3D DEM-FDM Coupled Analysis of the Behavior of an Isolated Geogrid-Encased Stone Column under Axial Loading

The axial loading test on a geogrid-encased stone column has been simulated using 3D numerical model in the proposed study. The stone column was modeled using the discrete element method (DEM), and the geogrid was modeled by the shell-type encasement using finite difference method (FDM). The column was modeled using nonspherical rigid particles considering the actual shape and size distribution of gravel, which better represents the discrete nature of stone columns. The rationality of the proposed numerical model was successfully verified by experimental results from a previous model test. The complete deformation and failure process of the geogrid-encased stone column has been well captured. The numerical results have been discussed at both the macroscopic and microscopic levels. The stress state of the geogrid-encased stone column never approaches the limiting equilibrium state before the geogrid rupture. The bearing capacity of the geogrid-encased stone column mainly depends on transverse ribs of the geogrid.
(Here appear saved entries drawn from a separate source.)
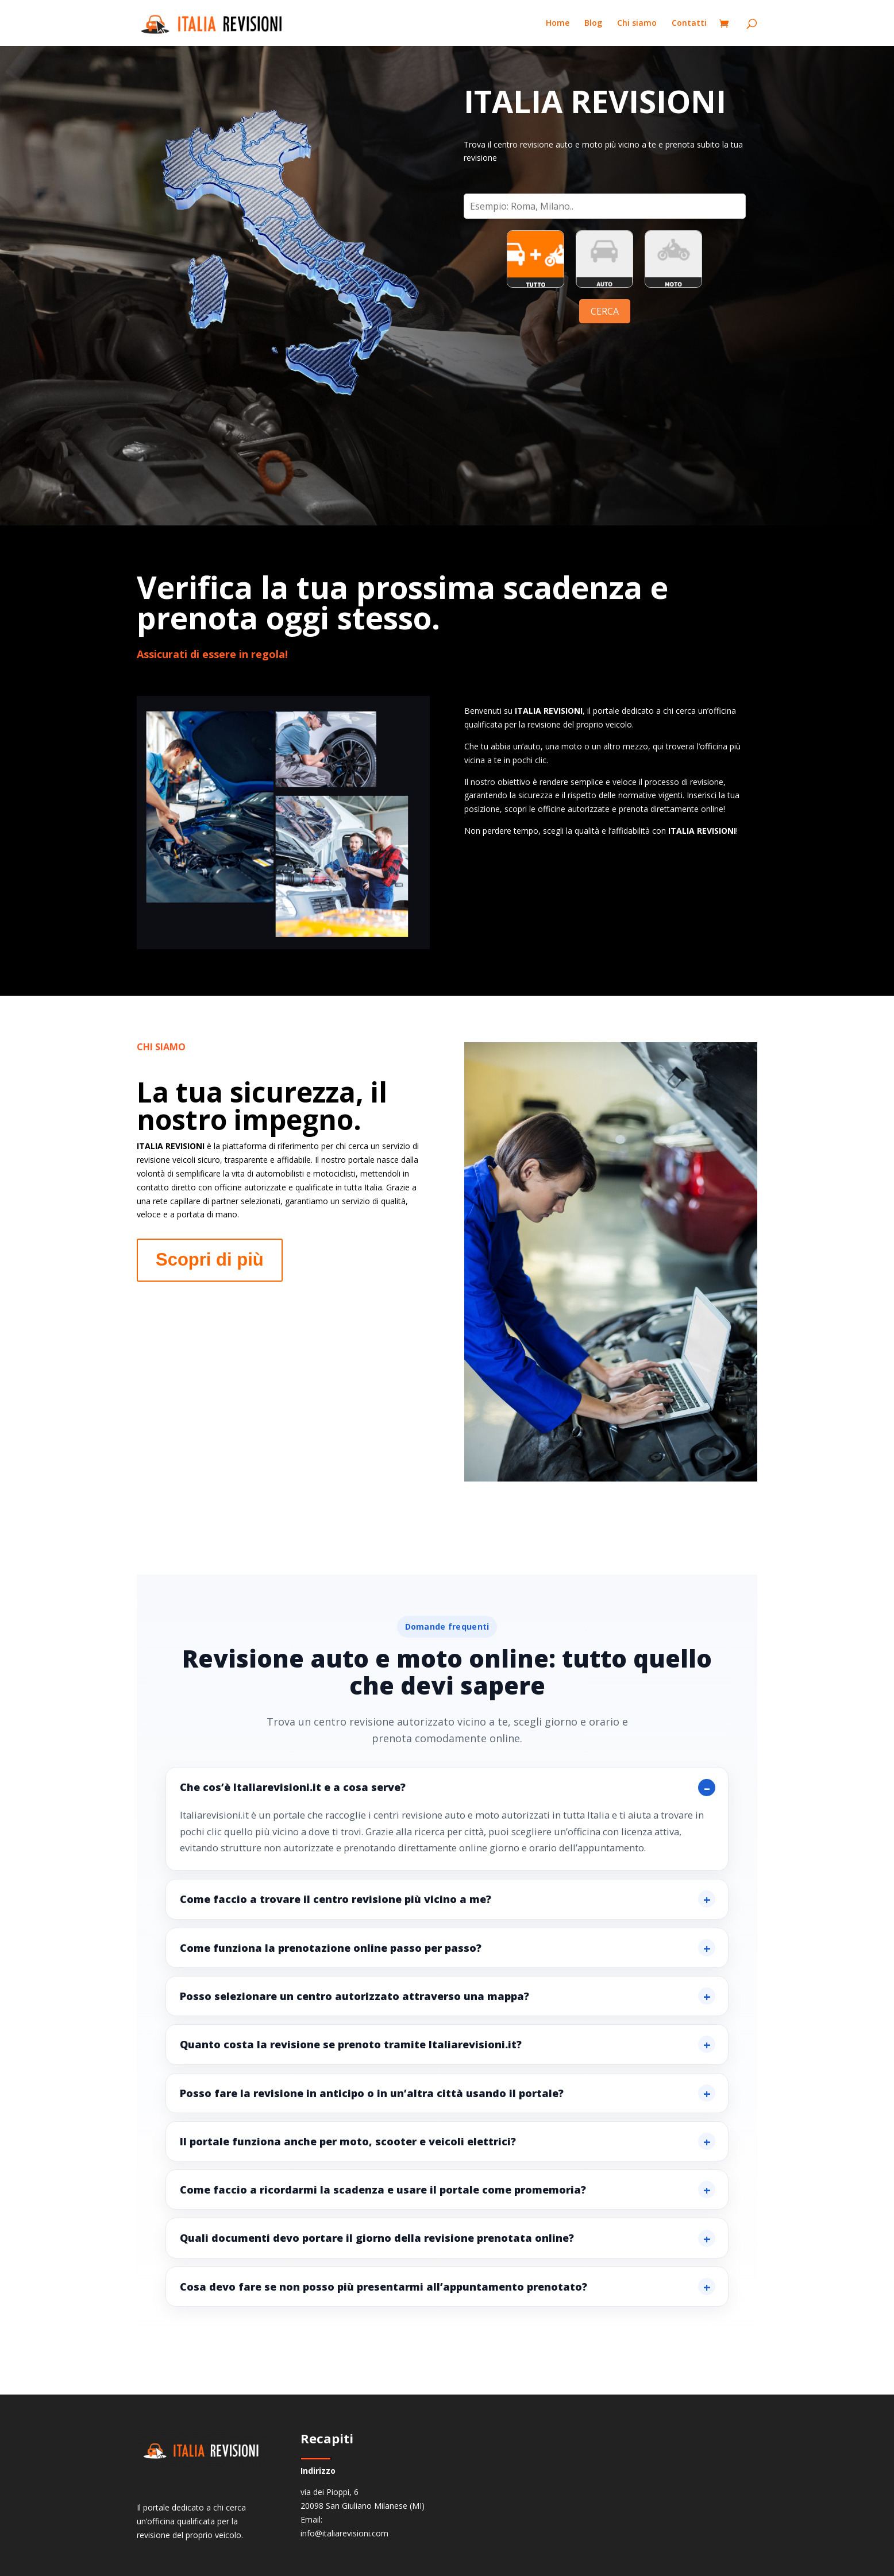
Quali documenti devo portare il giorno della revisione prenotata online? (377, 2238)
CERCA (605, 311)
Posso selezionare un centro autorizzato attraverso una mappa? (354, 1996)
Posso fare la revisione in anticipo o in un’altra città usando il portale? (372, 2093)
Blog (593, 23)
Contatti (689, 23)
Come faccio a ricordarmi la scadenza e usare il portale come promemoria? (383, 2189)
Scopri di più (210, 1260)
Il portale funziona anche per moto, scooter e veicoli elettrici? (348, 2141)
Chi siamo (637, 23)
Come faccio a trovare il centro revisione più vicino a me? (335, 1899)
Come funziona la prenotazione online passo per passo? (330, 1948)
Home (557, 23)
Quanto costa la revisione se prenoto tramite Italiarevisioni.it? (351, 2044)
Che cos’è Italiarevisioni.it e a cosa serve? (293, 1787)
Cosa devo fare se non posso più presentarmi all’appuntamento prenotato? (383, 2286)
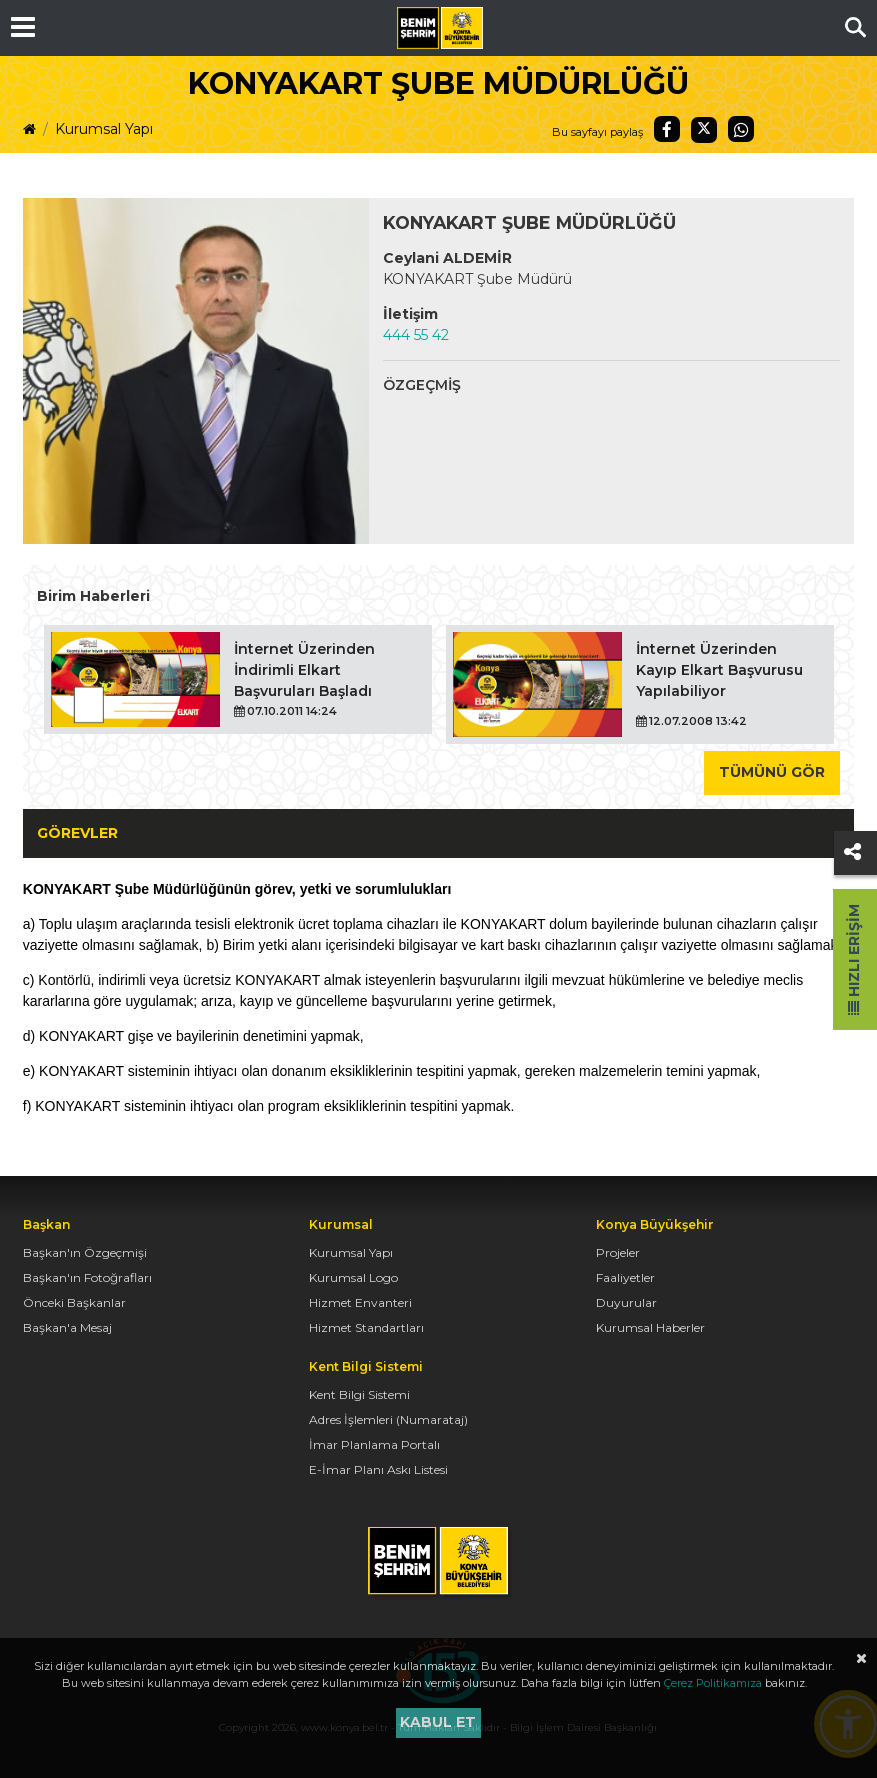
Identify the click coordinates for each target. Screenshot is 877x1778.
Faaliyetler (625, 1277)
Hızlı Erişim (854, 959)
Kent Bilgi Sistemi (359, 1394)
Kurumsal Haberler (650, 1327)
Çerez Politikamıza (713, 1683)
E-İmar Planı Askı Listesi (378, 1469)
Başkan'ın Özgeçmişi (85, 1252)
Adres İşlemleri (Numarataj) (388, 1419)
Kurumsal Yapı (104, 129)
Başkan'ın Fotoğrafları (87, 1277)
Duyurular (626, 1302)
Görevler (77, 833)
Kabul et (438, 1722)
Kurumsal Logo (353, 1277)
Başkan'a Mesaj (67, 1327)
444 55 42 (416, 335)
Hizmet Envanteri (360, 1302)
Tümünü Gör (772, 772)
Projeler (618, 1252)
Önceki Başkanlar (74, 1302)
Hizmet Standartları (366, 1327)
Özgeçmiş (422, 385)
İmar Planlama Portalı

The force chain network and coordination number evolvements inside the stone column were determined during the complete loading process and related to macroscopic failure behaviors. The parametric analysis indicates that linear relationships can be established between the macroscopic performance of the geogrid-encased stone column and the properties of the geogrid and gravel. The macroscopic and microscopic numerical results in this study can provide researchers improved understanding of the geogrid-gravel system.

Automated summary

In this study, a 3D numerical model was used to simulate the axial loading test on a geogrid-encased stone column, successfully verifying the rationality of the model through experimental results. The bearing capacity of the geogrid-encased stone column mainly depends on the transverse ribs of the geogrid. The numerical results show the evolution of force chain network and coordination number inside the stone column during loading process, related to macroscopic failure behaviors.